The National, Tuesday October 29th, 2013

 THE state visit to Israel by Prime Minister Peter O’Neill was indeed a trip of great significance.

It  not only reaffirmed PNG as a Christian country, but saw the establishment of a direct relationship between the countries that promises many great things in the future. 

Taxpayers can now understand why they have to dig deep into their pockets to pay for such trips. 

Unlike Australia, Papua New Guineans can now travel to the Holy Land without having to apply for an Israeli visa, thanks to O’Neill and his delegation. 

After 38 years of wasting taxpayers’ money on countless overseas trips, the least the people wanted was for our leaders to come back and put into action what they had learned from those trips. 

We are expecting O’Neill and his high profile delegation to put into action what they have learned from their Israeli trip. 

If Israel can turn the desert into arable land for food cultivation and agriculture, PNG does not have a desert that requires sophisticated technology to develop. 

What PNG needs are very simple technology and irrigation systems to turn all its  fertile land into farmlands with the vision of making PNG the food basket of the world. 

What we need is not more overseas trips, but leaders who take those trips to fulfil their visions through establishing technical cooperation with developed countries. 

Learn from them, set up a technical school to train and produce locally the human capital required to research as well as design and build our own technologies for people to use daily and improve the quality of life. 

If Israel has enemies all around her that requires big defence budgets, certainly PNG does not have to worry about that as we do not have enemies. 
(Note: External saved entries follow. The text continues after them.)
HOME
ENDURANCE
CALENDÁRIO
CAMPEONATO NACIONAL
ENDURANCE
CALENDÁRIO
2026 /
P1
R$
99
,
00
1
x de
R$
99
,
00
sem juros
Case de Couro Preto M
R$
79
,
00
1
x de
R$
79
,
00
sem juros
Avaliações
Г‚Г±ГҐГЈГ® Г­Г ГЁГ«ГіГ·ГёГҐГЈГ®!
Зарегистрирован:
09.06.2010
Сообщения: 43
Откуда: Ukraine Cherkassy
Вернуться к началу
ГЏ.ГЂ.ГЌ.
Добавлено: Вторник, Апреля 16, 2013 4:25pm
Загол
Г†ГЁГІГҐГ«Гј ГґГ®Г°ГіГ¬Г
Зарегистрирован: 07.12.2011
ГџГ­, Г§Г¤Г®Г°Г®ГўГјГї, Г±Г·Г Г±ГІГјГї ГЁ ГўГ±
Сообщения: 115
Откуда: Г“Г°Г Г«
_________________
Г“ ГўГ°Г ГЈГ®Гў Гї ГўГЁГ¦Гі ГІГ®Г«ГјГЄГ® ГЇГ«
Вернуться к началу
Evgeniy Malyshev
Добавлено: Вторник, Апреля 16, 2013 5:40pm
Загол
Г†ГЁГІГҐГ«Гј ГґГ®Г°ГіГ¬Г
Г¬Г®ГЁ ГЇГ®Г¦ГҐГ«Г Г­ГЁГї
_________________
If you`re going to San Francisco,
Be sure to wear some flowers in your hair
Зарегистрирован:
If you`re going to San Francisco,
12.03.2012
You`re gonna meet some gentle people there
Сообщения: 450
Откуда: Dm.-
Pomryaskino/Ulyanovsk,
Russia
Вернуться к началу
What we need is a modern defence force that is fully-trained and resourced to secure and protect our sea and land boundaries as well as air space against illegal activities. 

If Israel has built sophisticated technologies and industries to be exported to the rest of the world, we do not have to produce and sell those kinds of technologies.

But it is about time we research, design and produce our own technologies for our own use. 

The establishment of PNG’s new consulate building in Israel is welcomed, but what we do not want is for it to turn out to be another building like the one in the Solomon Islands, with only posts sticking out of the ground and no trace of the millions of taxpayers’ money spent on it. 

We have wasted 38 years and half our natural resources are gone. 

We have yet to build the foundations that this country needs to progress and advance. 

This nation needs leaders like those defined by Dr Cornel West as “if your success is defined as being well-adjusted to injustice and well-adapted to indifference, then we do not want successful leaders, but great leaders who love and respect the people enough to be unbought, unbound, unafraid and unintimidated from telling the truth”.